Barone, nipote del senatore Ippolito De Cristofaro. Laureato in giurisprudenza, intraprese la carriera diplomatica.
Vicino al conterraneo Luigi Sturzo, fu tra i fondatori del Partito Popolare Italiano (1919).[1] Nel 1919 fu eletto deputato del Regno, e riconfermato nel 1921 alla Camera, fino al 1924.
Aderì al fascismo solo nel 1934, senza incarichi di rilievo. Dopo la seconda guerra mondiale divenne dirigente della Democrazia Cristiana, vicino alle posizioni di Mario Scelba
II
Con la mentalità dnella periferica Scordia, come ci racconta Nello Musumeci, operò don Ippolito De Cristofaro (Scordia, 1884 – 1963). Egli, infatti, poté diventare il padre-padrone di un bel pezzo di Sicilia, senza essere mai stato eletto Sindaco.
Come si vede, il suo esempio è qualcosa di più serio di una biografia locale. James Joyce, forse, l’avrebbe chiamato un’epifania, cioè il manifestarsi di un motore occulto della storia che si studia – quando si studia – sui testi scolastici.

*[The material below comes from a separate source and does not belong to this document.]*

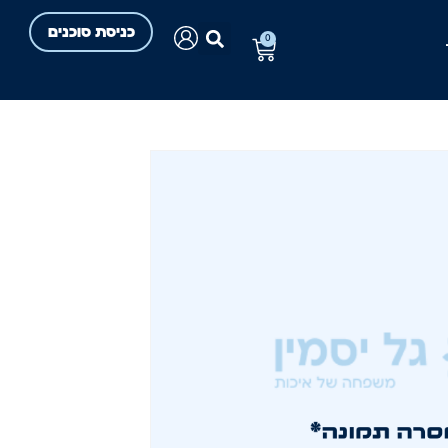
כניסת סוכנים
0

La statura culturale del personaggio, fra l’altro, giustifica tante dotte citazioni. Infatti, don Ippolito De Cristofaro – anche se confidenzialmente veniva chiamato don Popò – nacque a Scordia, in provincia di Catania, il 25 giugno del 1884 in una famiglia che già conteneva per intero una sicilianissima impassibilità di fronte al mutare delle ideologie politiche. Sotto il Re Borbone, i De Cristofaro erano imparentati con uomini d’ordine per antonomasia, quali i Majorana Cocuzzella della vicina Militello.

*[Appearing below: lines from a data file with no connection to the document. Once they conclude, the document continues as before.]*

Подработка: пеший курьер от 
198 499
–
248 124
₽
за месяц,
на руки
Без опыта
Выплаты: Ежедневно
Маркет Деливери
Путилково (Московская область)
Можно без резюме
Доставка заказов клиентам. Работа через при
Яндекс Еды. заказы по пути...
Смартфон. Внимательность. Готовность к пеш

Così, per esempio, avevano potuto godere della speciale protezione del terribile ministro Del Carretto, sceso in Sicilia a reprimere i disordini scoppiati per il colera, a Scordia, fomentati proprio da un rampollo liberale di quella stessa famiglia (cfr. Umberto Amore, in “Militello-Notizie”, rivista del Comune, diretta da Rosario Talio).
In don Ippolito, però, più che trasformismo, ci fu una forte consapevolezza del suo appartenere al notabilato, il che gli impose una severa cultura storica, che lo mise al riparo da delusioni ideologiche. Badò alla sostanza delle cose e degli eventi. Se volete, realizzò una versione più nobile dei Mazzarò descritti da Giovanni Verga, o più volgare dei Vicerè di Federico De Ro berto.
Da giovane, perciò, Ippolito studiò prima nel Real Collegio di Lucca e poi a Mondragone, per intraprendere infine la carriera diplomatica. Dopo qualche saltuaria presenza nelle ambasciate di San Pietroburgo e di Berlino, egli arrivò in Turchia, dove conobbe la donna della sua vita, Maria Vekil di Kiev, figlia di un turco facoltoso e di una nobildonna greca, dama di corte della zarina russa.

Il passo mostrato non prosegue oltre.